Depuis sa 5e année, Moustafa suit des cours d’informatique à Homs. C’est une intelligence brillante mais il n’en a pas conscience. Pourtant, il a appris tout seul, sur le net, cinq langages de programmation et a conçu une centaine de jeux. Avant d’atterrir à Reyhanli, où il a rejoint le programme KLP en novembre dernier, il avait été trimbalé d’un camp à l’autre. Avec plusieurs mentors, dont Moe Ghashim, il s’est mis au langage Scrach et a très vite été capable de l’enseigner aux plus jeunes, à l’école. Depuis, il est chargé de surveiller le laboratoire d’informatique de Karam.
Actuellement, 4 millions de Syriens ont trouvé refuge en Turquie, en Jordanie, en Iraq, au Liban et ailleurs — sur une population totale d’environ 22 millions d’habitants. Quiconque s’intéresse aux mouvements de population provoqués par la crise en Syrie est vite submergé par les ordres de grandeur, les chiffres finissant par devenir abstraits. Rapporté à la population américaine, un tel exode équivaudrait à l’arrivée de tous les habitants du Texas et de la Californie au Canada ou au Mexique en l’espace de quelques années. Sans compter que, selon les Nations Unies, 6 millions de personnes restées en Syrie sont privées des moyens de subsistance les plus élémentaires, devenant des réfugiés dans leur propre pays et des victimes de violences indicibles.
La plupart des organismes d’aide aux réfugiés privilégient les besoins les plus immédiats : manger, s’abriter, se soigner et être en sécurité. Mais alors que la crise entre dans sa quatrième année, sans que l’on puisse dire quand et si les réfugiés pourront rentrer chez eux, on entend de plus en plus ce commentaire terrifiant, qui parle d’une « génération perdue », faute d’instruction et, encore plus, de débouchés économiques.

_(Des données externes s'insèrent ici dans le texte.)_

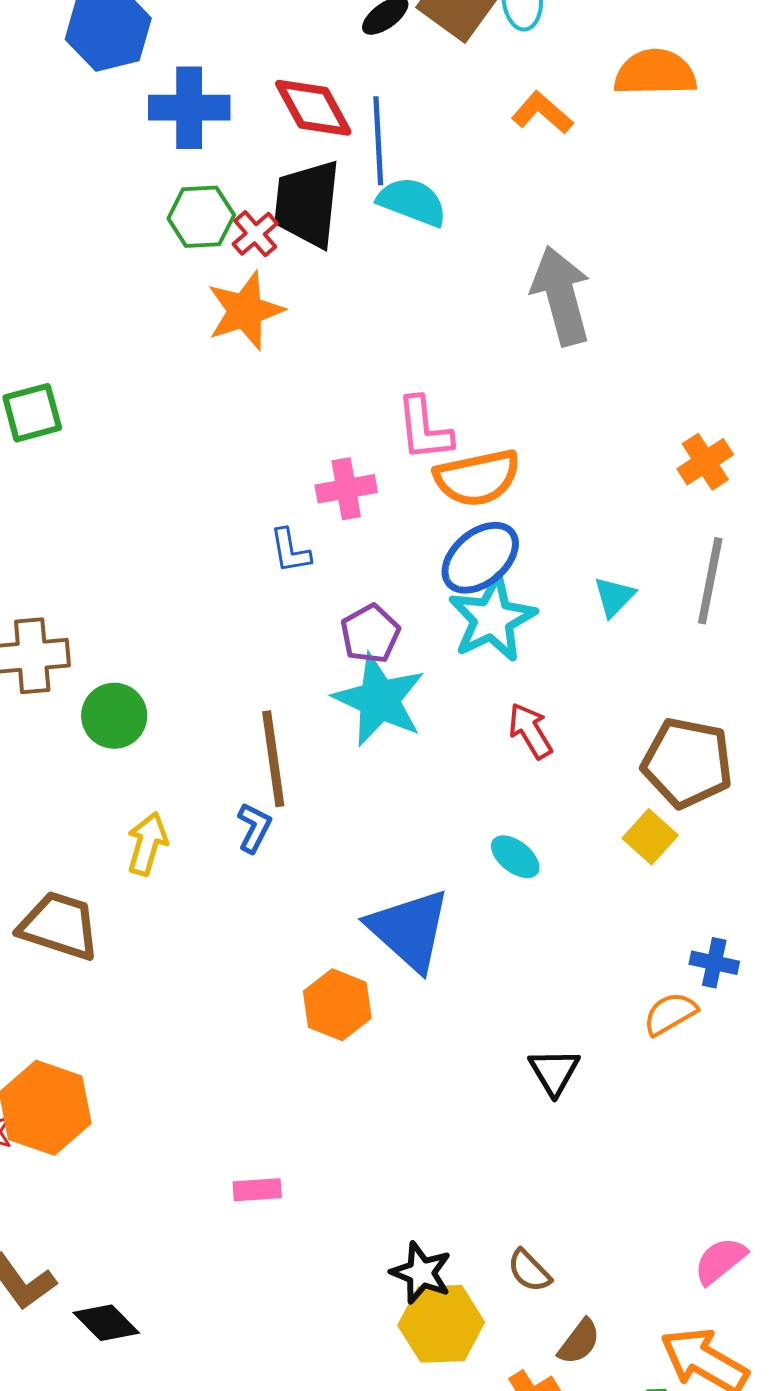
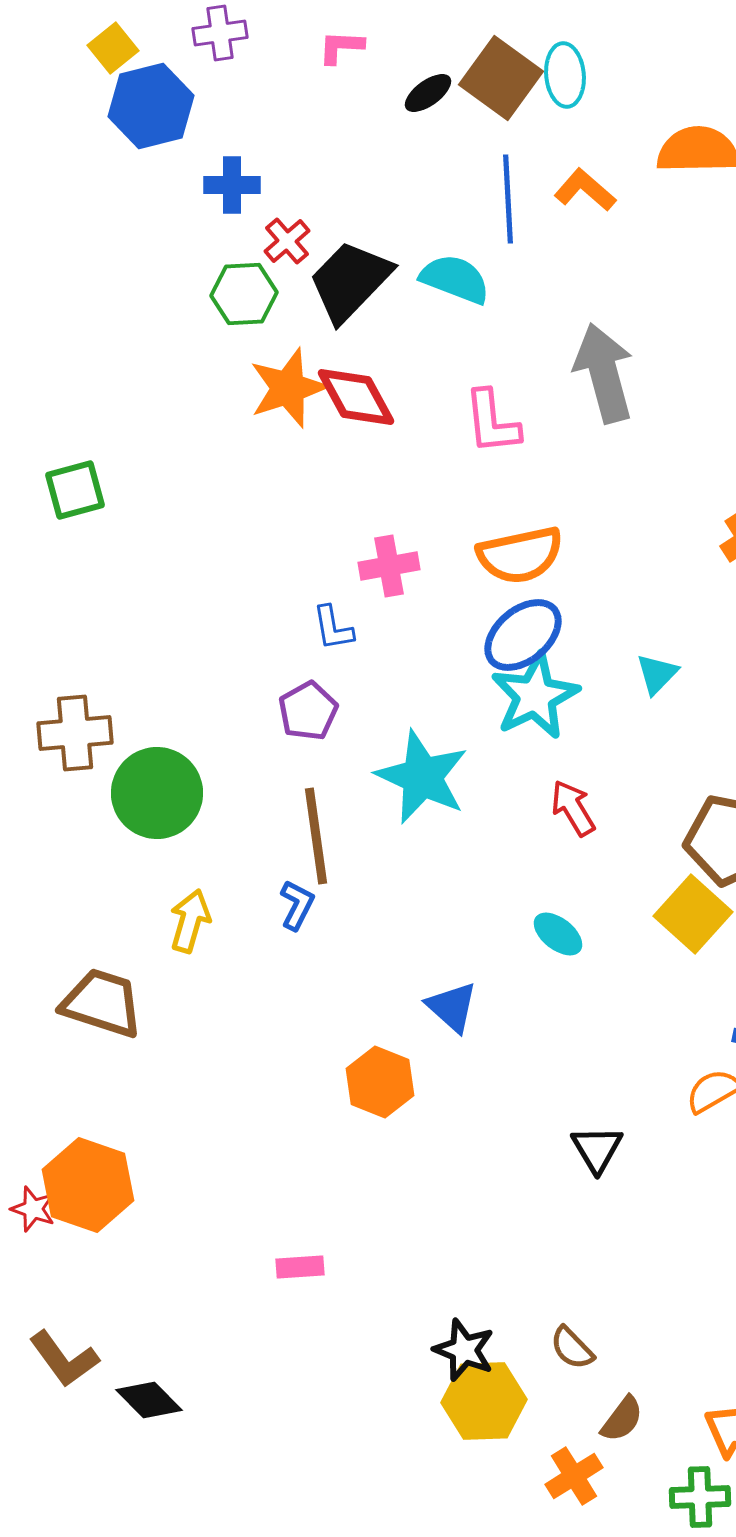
blue cross: (189, 108) -> (232, 185), size x0.7
red diamond: (313, 108) -> (356, 397), moved
blue line: (378, 141) -> (508, 199), moved
black trapezoid: (307, 204) -> (350, 281), turned 38
red cross: (255, 234) -> (287, 241), moved
pink L-shape: (424, 429) -> (492, 422), moved
purple pentagon: (370, 634) -> (308, 711), moved
green circle: (114, 716) -> (157, 793), size x1.4
yellow square: (650, 837) -> (693, 914), size x1.4
blue triangle: (409, 930) -> (452, 1007), size x0.6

Face à des difficultés majeures qui appellent des solutions évolutives, il existe un moyen qui vient à l’esprit de quiconque a déjà vu ses effets. Ce moyen, c’est la technologie.
Pour Moe Ghashim, né en Syrie et qui devenu une sorte de légende au Moyen-Orient pour avoir créé le site de commerce en ligne ShopGO, au succès non démenti, la situation prend un écho particulier.

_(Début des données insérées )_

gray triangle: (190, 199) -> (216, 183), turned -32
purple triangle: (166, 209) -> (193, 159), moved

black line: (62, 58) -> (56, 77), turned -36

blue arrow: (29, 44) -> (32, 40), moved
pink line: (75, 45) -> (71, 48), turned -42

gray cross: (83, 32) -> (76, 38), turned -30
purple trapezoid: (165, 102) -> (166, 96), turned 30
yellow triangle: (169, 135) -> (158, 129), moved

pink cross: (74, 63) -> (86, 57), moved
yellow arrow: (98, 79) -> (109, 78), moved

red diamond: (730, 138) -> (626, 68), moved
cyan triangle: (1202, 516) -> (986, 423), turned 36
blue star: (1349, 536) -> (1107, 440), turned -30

« Dans un tel contexte, la technologie importe pour deux grandes raisons », m’a-t-il expliqué. « Déjà, je lui dois une nouvelle vie, au sens propre. Tous les Syriens que je connais, émigrés ou réfugiés, ont dû se battre pour accepter leur sort, s’intégrer, s’adapter ou s’ajuster. Car c’est une vie sans passé, une vie où vous devez éternellement faire vos preuves. Grâce à la technologie, je — n’importe qui — parle une langue moderne. Citoyen du monde, j’appartiens déjà à ce nouveau monde. Ensuite, c’est la technologie qui m’a permis de lancer mon entreprise au bout de quelques mois à peine. La technologie ne coûte pas cher et peut facilement toucher des millions de personnes. Je peux démarrer une entreprise, tenter ma chance et échouer sans me ruiner. En revanche, si ça marche, je vais créer de nombreux emplois. Sinon, si je me mets à chercher un emploi, je dois pouvoir proposer ce que tout le monde recherche : des compétences high-tech. »

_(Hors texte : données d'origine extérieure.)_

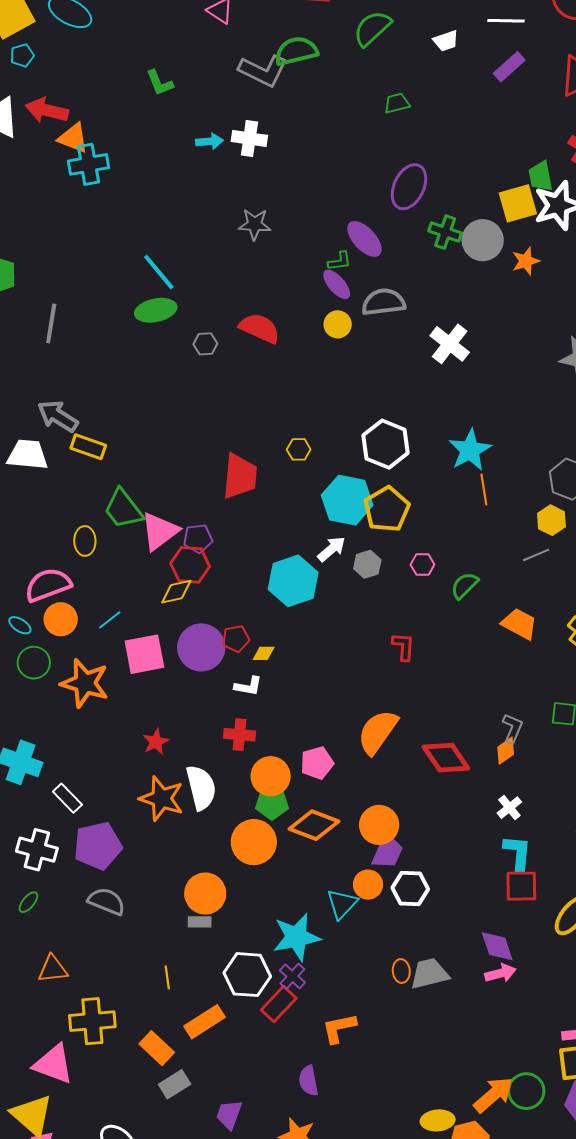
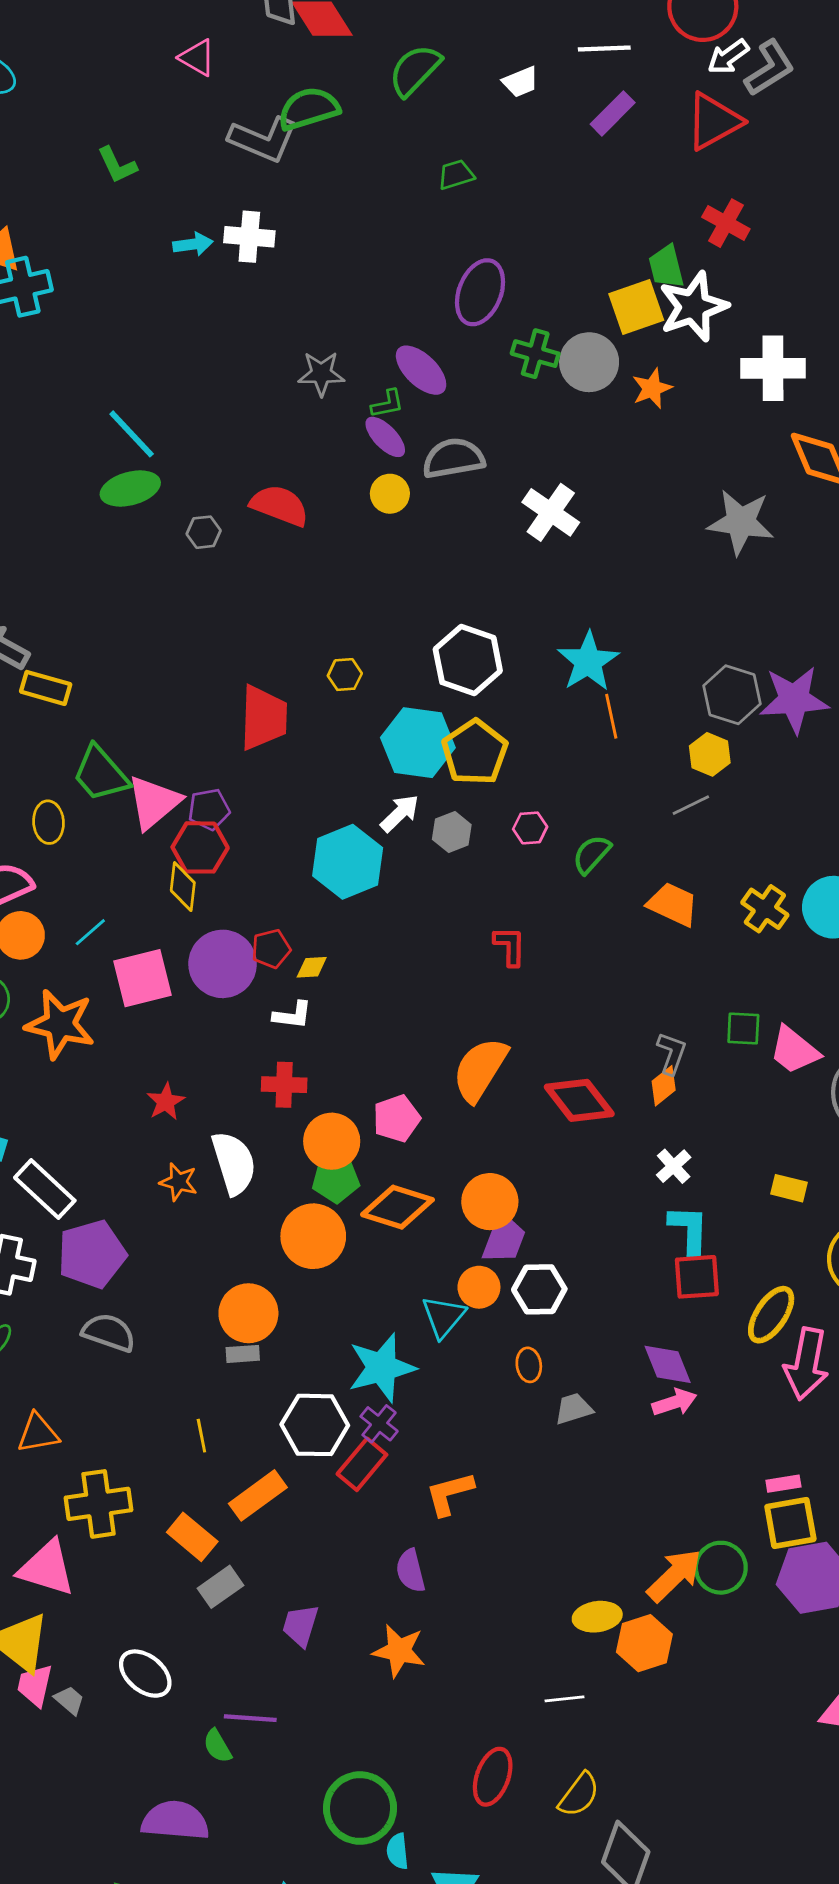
gray star: (255, 224) -> (321, 374), moved
yellow diamond: (176, 592) -> (183, 887), turned -68
white rectangle: (67, 798) -> (45, 1189), size x1.4
orange star: (162, 799) -> (179, 1182), size x0.6
orange ellipse: (401, 971) -> (529, 1365), moved
gray trapezoid: (429, 974) -> (574, 1409), size x0.7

Le programme pilote KLP a été lancé en novembre dernier avec un laboratoire informatique équipé de 22 postes. Il organise des ateliers pour compléter l’éducation élémentaire et dispenser les compétences requises afin que les réfugiés puissent gagner leur vie aujourd’hui et demain, quand ils retourneront chez eux.
La cofondatrice de la fondation Karam, Lina Sergie Attar, a bien compris que Moustafa était une jeune pousse à soutenir et que s’il parvenait à prendre racine, des dizaines d’autres suivraient. La réussite engendre la réussite et les grandes entreprises ont parfois eu des débuts modestes. Elle se souvient avec tendresse de leur première rencontre : « Il était tout intimidé et quand je lui ai demandé ce qu’il voulait faire plus tard, il m’a répondu : ‘ingénieur informaticien’. Aujourd’hui, il arbore un grand sourire confiant, c’est une toute autre personne. Je lui ai reposé la question de son avenir et là, il m’a dit : ‘je veux aller aux États-Unis, dans la meilleure université possible, pour inventer les meilleurs jeux du monde’. »
Tous les jours, il est sur Whatsapp pour discuter de son avenir avec les parrains qu’il a rencontrés grâce au programme KLP.
« L’emploi est un passeport pour l’avenir », estime Moe Ghashim. « La technologie est LE sésame : avec un tel passeport, ces gamins pourront aller n’importe où. »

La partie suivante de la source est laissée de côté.